[Dataset entries]
###

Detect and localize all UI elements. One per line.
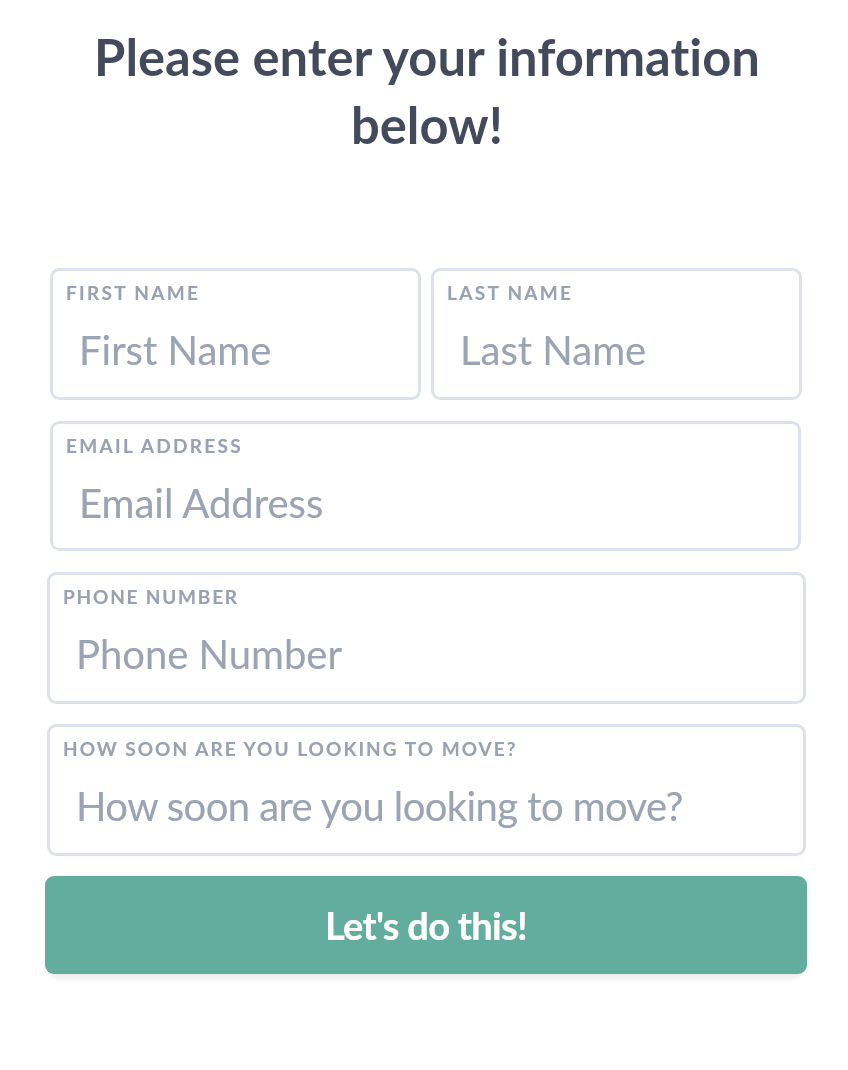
button[interactable]: FIRST NAME	[50, 268, 421, 400]
staticText: First Name	[79, 326, 272, 374]
button[interactable]: HOW SOON ARE YOU LOOKING TO MOVE?	[47, 724, 806, 856]
staticText: LAST NAME	[447, 281, 574, 304]
staticText: How soon are you looking to move?	[76, 782, 683, 830]
staticText: Let's do this!	[325, 902, 527, 948]
staticText: PHONE NUMBER	[63, 585, 239, 608]
staticText: FIRST NAME	[66, 281, 201, 304]
staticText: Please enter your information below!	[46, 26, 808, 155]
staticText: Last Name	[460, 326, 647, 374]
staticText: EMAIL ADDRESS	[66, 434, 243, 457]
button[interactable]: EMAIL ADDRESS	[50, 421, 801, 551]
staticText: HOW SOON ARE YOU LOOKING TO MOVE?	[63, 737, 518, 760]
button[interactable]: Let's do this!	[45, 876, 807, 974]
staticText: Email Address	[79, 479, 324, 527]
button[interactable]: PHONE NUMBER	[47, 572, 806, 704]
staticText: Phone Number	[76, 630, 343, 678]
button[interactable]: LAST NAME	[431, 268, 802, 400]
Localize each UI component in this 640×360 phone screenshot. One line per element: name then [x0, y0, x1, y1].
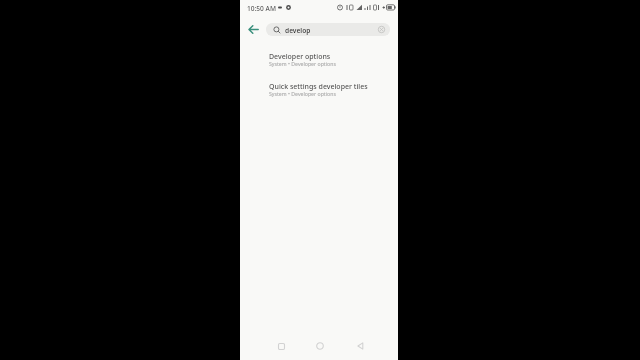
- button[interactable]: [244, 21, 262, 38]
- button[interactable]: [352, 338, 368, 354]
- staticText: System • Developer options: [269, 60, 336, 67]
- staticText: 10:50 AM: [247, 4, 276, 13]
- staticText: develop: [285, 26, 311, 35]
- button[interactable]: [312, 338, 328, 354]
- staticText: Quick settings developer tiles: [269, 82, 368, 92]
- button[interactable]: Quick settings developer tiles: [269, 82, 395, 98]
- staticText: Developer options: [269, 52, 331, 62]
- staticText: System • Developer options: [269, 90, 336, 97]
- button[interactable]: develop: [266, 23, 390, 36]
- button[interactable]: Developer options: [269, 52, 395, 68]
- button[interactable]: [273, 338, 289, 354]
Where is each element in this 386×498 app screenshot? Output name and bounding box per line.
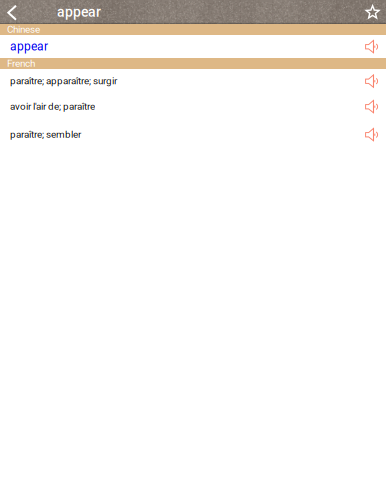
- button[interactable]: paraître; apparaître; surgir: [0, 69, 386, 93]
- button[interactable]: avoir l'air de; paraître: [0, 93, 386, 120]
- staticText: appear: [57, 4, 101, 20]
- staticText: Chinese: [7, 24, 40, 35]
- button[interactable]: Back: [0, 0, 27, 24]
- staticText: paraître; apparaître; surgir: [10, 75, 117, 87]
- staticText: French: [7, 58, 35, 69]
- staticText: appear: [10, 40, 48, 54]
- staticText: paraître; sembler: [10, 129, 81, 140]
- staticText: avoir l'air de; paraître: [10, 101, 95, 112]
- button[interactable]: paraître; sembler: [0, 120, 386, 149]
- button[interactable]: appear: [0, 35, 386, 58]
- button[interactable]: Add to favourites: [357, 0, 386, 24]
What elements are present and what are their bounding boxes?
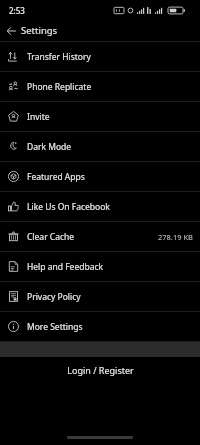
- staticText: Settings: [21, 24, 58, 37]
- staticText: 2:53: [9, 5, 25, 16]
- button[interactable]: More Settings: [0, 312, 200, 341]
- staticText: Login / Register: [67, 364, 134, 376]
- staticText: Help and Feedback: [27, 261, 104, 273]
- button[interactable]: Transfer History: [0, 42, 200, 71]
- staticText: More Settings: [27, 321, 83, 333]
- button[interactable]: Like Us On Facebook: [0, 192, 200, 221]
- staticText: Featured Apps: [27, 171, 85, 183]
- staticText: Like Us On Facebook: [27, 201, 110, 213]
- staticText: Dark Mode: [27, 141, 72, 153]
- staticText: Privacy Policy: [27, 291, 81, 303]
- button[interactable]: Back: [0, 20, 21, 41]
- button[interactable]: Invite: [0, 102, 200, 131]
- staticText: Invite: [27, 111, 50, 123]
- button[interactable]: Help and Feedback: [0, 252, 200, 281]
- button[interactable]: Dark Mode: [0, 132, 200, 161]
- staticText: Phone Replicate: [27, 81, 92, 93]
- button[interactable]: Phone Replicate: [0, 72, 200, 101]
- staticText: Clear Cache: [27, 231, 75, 243]
- button[interactable]: Privacy Policy: [0, 282, 200, 311]
- button[interactable]: Login / Register: [0, 357, 200, 383]
- staticText: Transfer History: [27, 51, 91, 63]
- button[interactable]: Clear Cache: [0, 222, 200, 251]
- button[interactable]: Featured Apps: [0, 162, 200, 191]
- staticText: 278.19 KB: [158, 232, 193, 242]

###

# Exercise objective
Output each line above exactly as it stands, omitting the pictures.

# Answer space
Detect and localize all UI elements. One per line.
button[interactable]: FIRST NAME	[50, 268, 421, 400]
staticText: First Name	[79, 326, 272, 374]
button[interactable]: HOW SOON ARE YOU LOOKING TO MOVE?	[47, 724, 806, 856]
staticText: LAST NAME	[447, 281, 574, 304]
staticText: How soon are you looking to move?	[76, 782, 683, 830]
staticText: Let's do this!	[325, 902, 527, 948]
staticText: PHONE NUMBER	[63, 585, 239, 608]
staticText: FIRST NAME	[66, 281, 201, 304]
staticText: Please enter your information below!	[46, 26, 808, 155]
staticText: Last Name	[460, 326, 647, 374]
staticText: EMAIL ADDRESS	[66, 434, 243, 457]
button[interactable]: EMAIL ADDRESS	[50, 421, 801, 551]
staticText: HOW SOON ARE YOU LOOKING TO MOVE?	[63, 737, 518, 760]
button[interactable]: Let's do this!	[45, 876, 807, 974]
staticText: Email Address	[79, 479, 324, 527]
button[interactable]: PHONE NUMBER	[47, 572, 806, 704]
staticText: Phone Number	[76, 630, 343, 678]
button[interactable]: LAST NAME	[431, 268, 802, 400]
Localize each UI component in this 640×360 phone screenshot. One line per element: name then [x0, y0, x1, y1].
- button[interactable]: [244, 21, 262, 38]
- button[interactable]: [352, 338, 368, 354]
- staticText: System • Developer options: [269, 60, 336, 67]
- staticText: 10:50 AM: [247, 4, 276, 13]
- staticText: develop: [285, 26, 311, 35]
- button[interactable]: [312, 338, 328, 354]
- staticText: Quick settings developer tiles: [269, 82, 368, 92]
- button[interactable]: Quick settings developer tiles: [269, 82, 395, 98]
- staticText: Developer options: [269, 52, 331, 62]
- staticText: System • Developer options: [269, 90, 336, 97]
- button[interactable]: develop: [266, 23, 390, 36]
- button[interactable]: Developer options: [269, 52, 395, 68]
- button[interactable]: [273, 338, 289, 354]
Where is each element in this 386×498 app screenshot? Output name and bounding box per line.
- button[interactable]: paraître; apparaître; surgir: [0, 69, 386, 93]
- button[interactable]: avoir l'air de; paraître: [0, 93, 386, 120]
- staticText: appear: [57, 4, 101, 20]
- staticText: Chinese: [7, 24, 40, 35]
- button[interactable]: Back: [0, 0, 27, 24]
- staticText: paraître; apparaître; surgir: [10, 75, 117, 87]
- staticText: French: [7, 58, 35, 69]
- staticText: appear: [10, 40, 48, 54]
- staticText: paraître; sembler: [10, 129, 81, 140]
- staticText: avoir l'air de; paraître: [10, 101, 95, 112]
- button[interactable]: paraître; sembler: [0, 120, 386, 149]
- button[interactable]: appear: [0, 35, 386, 58]
- button[interactable]: Add to favourites: [357, 0, 386, 24]
What elements are present and what are their bounding boxes?
- staticText: Settings: [21, 24, 58, 37]
- staticText: 2:53: [9, 5, 25, 16]
- button[interactable]: More Settings: [0, 312, 200, 341]
- staticText: Login / Register: [67, 364, 134, 376]
- staticText: Help and Feedback: [27, 261, 104, 273]
- button[interactable]: Transfer History: [0, 42, 200, 71]
- staticText: More Settings: [27, 321, 83, 333]
- button[interactable]: Like Us On Facebook: [0, 192, 200, 221]
- staticText: Featured Apps: [27, 171, 85, 183]
- staticText: Like Us On Facebook: [27, 201, 110, 213]
- staticText: Dark Mode: [27, 141, 72, 153]
- staticText: Privacy Policy: [27, 291, 81, 303]
- button[interactable]: Back: [0, 20, 21, 41]
- button[interactable]: Invite: [0, 102, 200, 131]
- staticText: Invite: [27, 111, 50, 123]
- button[interactable]: Help and Feedback: [0, 252, 200, 281]
- button[interactable]: Dark Mode: [0, 132, 200, 161]
- staticText: Phone Replicate: [27, 81, 92, 93]
- button[interactable]: Phone Replicate: [0, 72, 200, 101]
- staticText: Clear Cache: [27, 231, 75, 243]
- button[interactable]: Privacy Policy: [0, 282, 200, 311]
- button[interactable]: Login / Register: [0, 357, 200, 383]
- staticText: Transfer History: [27, 51, 91, 63]
- button[interactable]: Clear Cache: [0, 222, 200, 251]
- button[interactable]: Featured Apps: [0, 162, 200, 191]
- staticText: 278.19 KB: [158, 232, 193, 242]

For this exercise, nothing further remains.